One of those choices is the inclusion of the cosmological constant. Without the knowledge of precision cosmology data that constant is not actually motivated by physics. Just looking at the set of effects of Newtonian gravity and post-Newtonian gravity (like the perihelion shift of Mercury) that Einstein actually knew about, this constant is either not needed or should be set to zero. Einstein included it anyway because it is required to produce a cosmological solution that is static and he liked the idea of a static, eternal universe, even though no such observational information was available to him. He made a personal philosophical choice, if you like.
Unfortunately for him the Hubble expansion of the universe was discovered soon thereafter, rendering the original need for that constant unnecessary. Einstein called this "his greatest blunder". In a complete reversal of fortunes more precise measurements than those of Hubble and other early precision cosmologists have now turned up an acceleration in the expansion of the universe, which, in the language of general relativity requires the cosmological constant once again! In short, Einstein blundered more when he said that he should have excluded it than when he put it in!
And here is the big question: is "gravity" what we see acting on the short distance scales of planets and solar system and galaxies (requiring no cosmological constant), or is gravity what is obviously acting on the whole universe? If we agree to the latter, and if we take general relativity very seriously (which I personally have decided to do at this level of physical description), then the cosmological constant is part of a consistent description of "gravity". We can't see it on small scales because it is too weak, but on large scales it actually dominates the dynamic and it makes the universe expand ever faster, at least for the time being.

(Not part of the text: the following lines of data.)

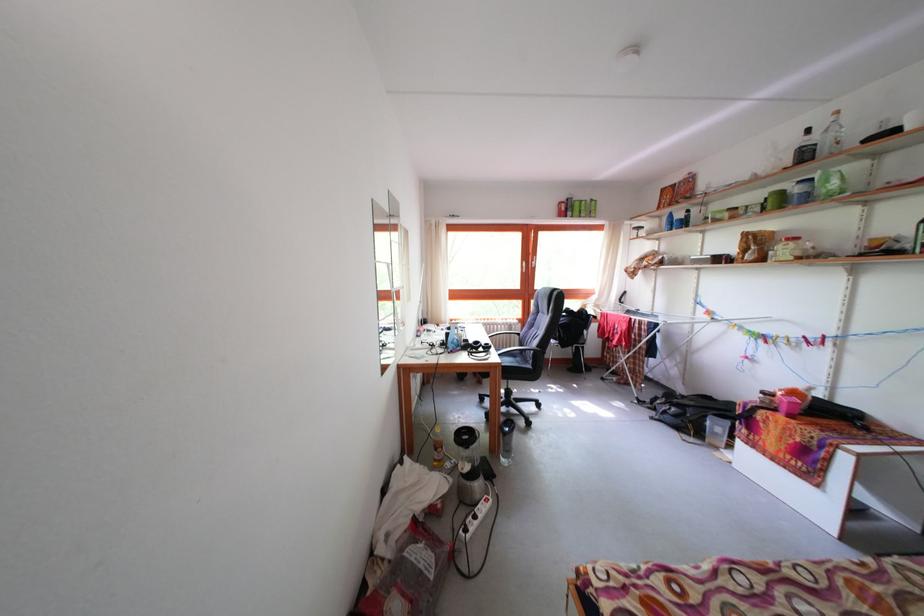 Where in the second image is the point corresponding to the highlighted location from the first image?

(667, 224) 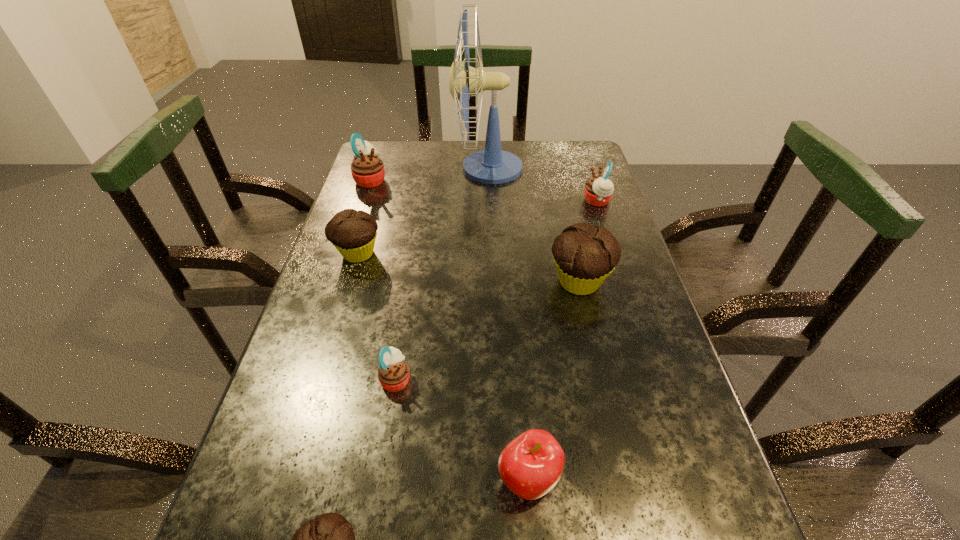 The height and width of the screenshot is (540, 960). I want to click on the sixth farthest object, so click(x=393, y=374).

Find the location of a particular element. This screenshot has width=960, height=540. the second nearest muffin is located at coordinates click(393, 374).

Locate an element on the screen. The height and width of the screenshot is (540, 960). free region located 0.080m at the front of the tallest object where the blades are visible is located at coordinates (428, 168).

The width and height of the screenshot is (960, 540). In order to click on vacant space situated at the front of the tallest object where the blades are visible in this screenshot , I will do `click(396, 168)`.

Where is `vacant space located 0.230m at the front of the tallest object where the blades are visible`? vacant space located 0.230m at the front of the tallest object where the blades are visible is located at coordinates (381, 168).

I want to click on blank space located 0.300m on the front-facing side of the farthest pink muffin, so click(x=486, y=180).

This screenshot has height=540, width=960. What are the coordinates of `free region located on the back of the biggest chocolate muffin` in the screenshot? It's located at (559, 194).

Locate an element on the screen. The image size is (960, 540). blank area located 0.270m on the front-facing side of the second farthest muffin is located at coordinates (489, 201).

I want to click on vacant space located on the front-facing side of the second farthest muffin, so click(506, 201).

At what (x,y) coordinates should I click in order to perform the action: click on free point located 0.100m on the front-facing side of the second farthest muffin. Please return your answer as a coordinate pair (x, y). Looking at the image, I should click on (548, 201). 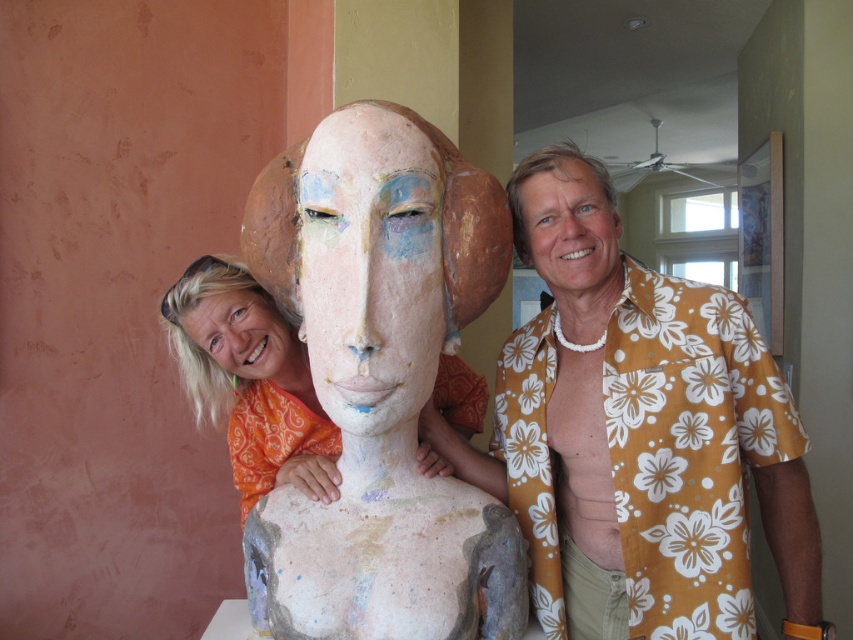 Can you confirm if orange floral shirt at center is shorter than matte clay bust at center?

Now, one can take the approach that "gravity" is one force and the cosmological constant is another for which we simply haven't found the proper dynamic equations, yet. In that case it would be nothing but a mathematical accident in the theory of general relativity: nature fooled us again by allowing us to fudge a non-gravitational interaction into the equations of gravity.
That question is, for the time being, not decidable. You can take the side of "gravity" being "ordinary gravity plus the cosmological constant" or you can assume that it's just a fudge. It's a matter of taste, really.